Positive und negative Religions­freiheit wurden geschaffen, um Anders­gläubige und Nichtgläubige vor dominierenden Religionen zu schützen. Das Berliner Neutralitätsgesetz verstärkt das Recht auf Religionsfreiheit, indem jede/r frei seine Religion ausüben kann, aber auch frei von Religionen leben darf. Das Gesetz garantiert somit das Prinzip der Gleichheit und schwächt Sonderrechte ab. In unserer modernen vielfältigen (multikonfessionellen und -ethnischen) Gesellschaft darf weder eine Privatperson noch eine Gemeinschaft über Privilegien verfügen. Das Einräumen von Sonderrechten für Gemeinschaften öffnet Tür und Tor für eine Spaltung sowohl unter den Migranten als auch von der Aufnahmegesellschaft.

Eine Aufwertung der ethnischen oder konfessionellen Zugehörigkeit der BürgerInnen oder AmtsträgerInnen würde alle Bemühungen um die Inklusion zunichte machen. Gerade in unseren angespannten Zeiten funktioniert für mich das Neutralitätsgesetz wie ein Anker, der das wogenumtoste Schiff der heutigen Gesellschaft vor dem Abdriften bewahrt. Einerseits nutzen Rechtsextremisten jede Gelegenheit, um Fremdenfeindlichkeit zu säen. Anderseits fordern linksliberale Stimmen das Prinzip des Pluralismus und betreiben dabei aber nicht selten einen kulturellen Relativismus. Beides fördert nur die Bildung von nebeneinander lebenden Gemeinschaften und toleriert sogar nicht selten gravierende Ungerechtigkeiten oder gar Menschenrechtsverletzungen vor allem gegenüber weiblichen Migranten. Das Neutralitätsgesetz garantiert zumindest eine Annäherung an den Menschheitstraum von Gleichheit und Freiheit, es symbolisiert die überaus wichtige Stimme der Mitte. Und es garantiert vor allem den ZuwanderInnen bessere, gerechtere und unparteiische Lebensbedingungen als in vielen ihrer Heimatländer.

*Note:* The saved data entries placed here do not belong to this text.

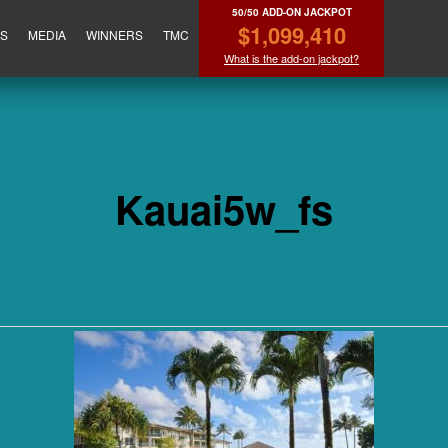
50/50 ADD-ON JACKPOT
$1,099,410
ES
MEDIA
WINNERS
TMC
What is the add-on jackpot?
Kauai5w_fs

Hundertprozentige Neutralität im 
Wortsinn ist tatsächlich unmöglich, dennoch schafft das Gesetz eine ethisch verbindliche Orientierung für alle Ver-
antwortungsträgerInnen in der Justiz, 
der Polizei und besonders im Schul­wesen. Das Neutralitätsgesetz gab mir 
die Chance, frei von jeglichen Diktaten, seien sie religiös, patriarchalisch oder 
ideologisch zu leben. Es garantiert mir, 
mich unabhängig von Herkunft, Kultur und Konfession in der Gesamtgesell­schaft zu entfalten. Gerade dank dieser Errungenschaft konnte ich mich bei meiner Ankunft in Deutschland dem sozialen und religiösen Druck meiner Community entziehen, um ein selbstbestimmtes Leben zu führen.